Without the images, print all the entries below exactly as given.

Collected data
Segment Open
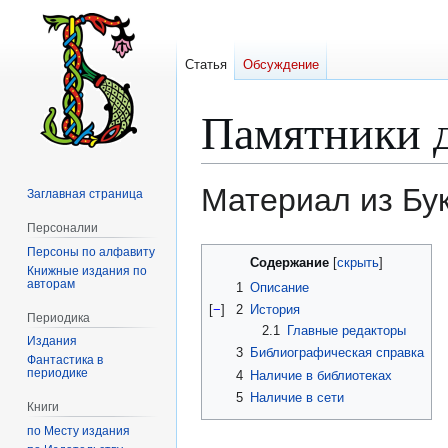
Статья
Обсуждение
Памятники 
Материал из Бу
Заглавная страница
Персоналии
Персоны по алфавиту
Перейти
Перейти
Содержание
Книжные издания по
к
к
авторам
1
Описание
навигации
поиску
[
−
]
2
История
Периодика
2.1
Главные редакторы
Издания
3
Библиографическая справка
Фантастика в
периодике
4
Наличие в библиотеках
5
Наличие в сети
Книги
по Месту издания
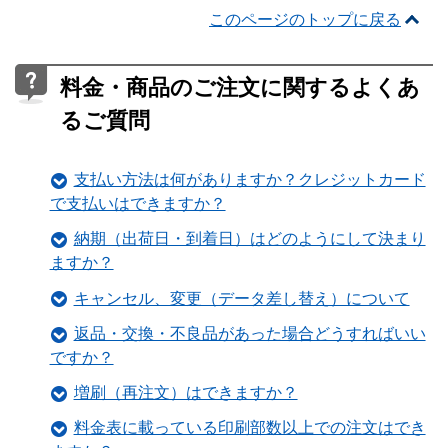
このページのトップに戻る
料金・商品のご注文に関するよくあ
るご質問
支払い方法は何がありますか？クレジットカード
で支払いはできますか？
納期（出荷日・到着日）はどのようにして決まり
ますか？
キャンセル、変更（データ差し替え）について
返品・交換・不良品があった場合どうすればいい
ですか？
増刷（再注文）はできますか？
料金表に載っている印刷部数以上での注文はでき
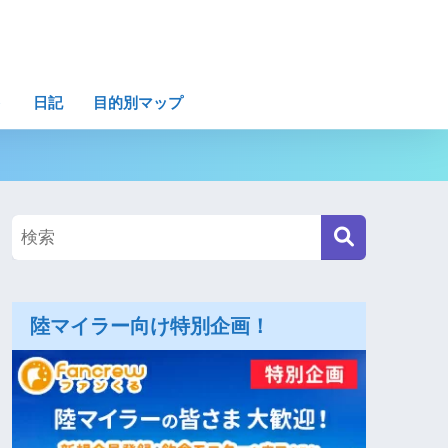
ト
日記
目的別マップ
陸マイラー向け特別企画！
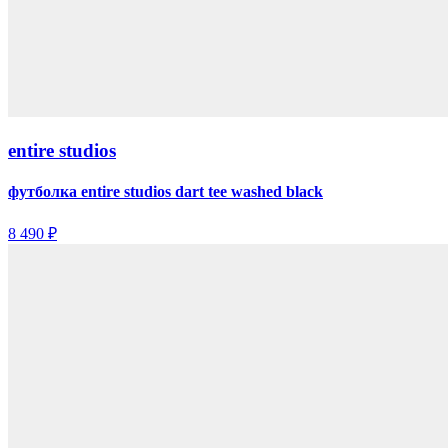
entire studios
футболка entire studios dart tee washed black
8 490 ₽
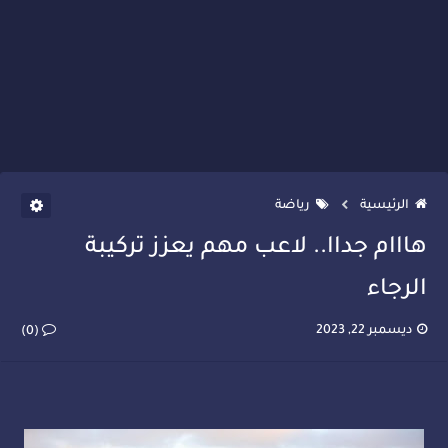
الرئيسية
رياضة
هااام جداا.. لاعب مهم يعزز تركيبة
الرجاء
ديسمبر 22, 2023
(0)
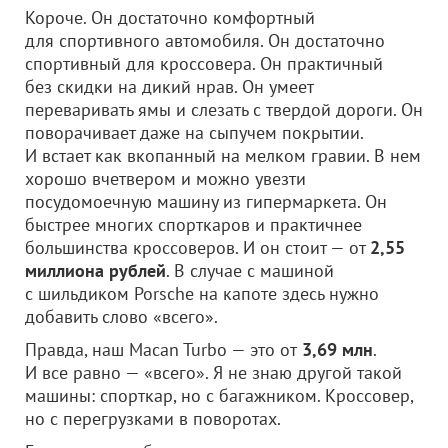
Короче. Он достаточно комфортный
для спортивного автомобиля. Он достаточно
спортивный для кроссовера. Он практичный
без скидки на дикий нрав. Он умеет
переваривать ямы и слезать с твердой дороги. Он
поворачивает даже на сыпучем покрытии.
И встает как вкопанный на мелком гравии. В нем
хорошо вчетвером и можно увезти
посудомоечную машину из гипермаркета. Он
быстрее многих спорткаров и практичнее
большинства кроссоверов. И он стоит — от
2,55
миллиона рублей
. В случае с машиной
с шильдиком Porsche на капоте здесь нужно
добавить слово «всего».
Правда, наш Macan Turbo — это от
3,69 млн
.
И все равно — «всего». Я не знаю другой такой
машины: спорткар, но с багажником. Кроссовер,
но с перегрузками в поворотах.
Segment Closed
EXERCISE OUTPUT:
Статья
Обсуждение
Памятники 
Материал из Бу
Заглавная страница
Персоналии
Персоны по алфавиту
Перейти
Перейти
Содержание
Книжные издания по
к
к
авторам
1
Описание
навигации
поиску
[
−
]
2
История
Периодика
2.1
Главные редакторы
Издания
3
Библиографическая справка
Фантастика в
периодике
4
Наличие в библиотеках
5
Наличие в сети
Книги
по Месту издания
このページのトップに戻る
料金・商品のご注文に関するよくあ
るご質問
支払い方法は何がありますか？クレジットカード
で支払いはできますか？
納期（出荷日・到着日）はどのようにして決まり
ますか？
キャンセル、変更（データ差し替え）について
返品・交換・不良品があった場合どうすればいい
ですか？
増刷（再注文）はできますか？
料金表に載っている印刷部数以上での注文はでき
ト
日記
目的別マップ
陸マイラー向け特別企画！
entire studios
футболка entire studios dart tee washed black
8 490 ₽
الرئيسية
رياضة
هااام جداا.. لاعب مهم يعزز تركيبة
الرجاء
ديسمبر 22, 2023
(0)
Короче. Он достаточно комфортный
для спортивного автомобиля. Он достаточно
спортивный для кроссовера. Он практичный
без скидки на дикий нрав. Он умеет
переваривать ямы и слезать с твердой дороги. Он
поворачивает даже на сыпучем покрытии.
И встает как вкопанный на мелком гравии. В нем
хорошо вчетвером и можно увезти
посудомоечную машину из гипермаркета. Он
быстрее многих спорткаров и практичнее
большинства кроссоверов. И он стоит — от
2,55
миллиона рублей
. В случае с машиной
с шильдиком Porsche на капоте здесь нужно
добавить слово «всего».
Правда, наш Macan Turbo — это от
3,69 млн
.
И все равно — «всего». Я не знаю другой такой
машины: спорткар, но с багажником. Кроссовер,
но с перегрузками в поворотах.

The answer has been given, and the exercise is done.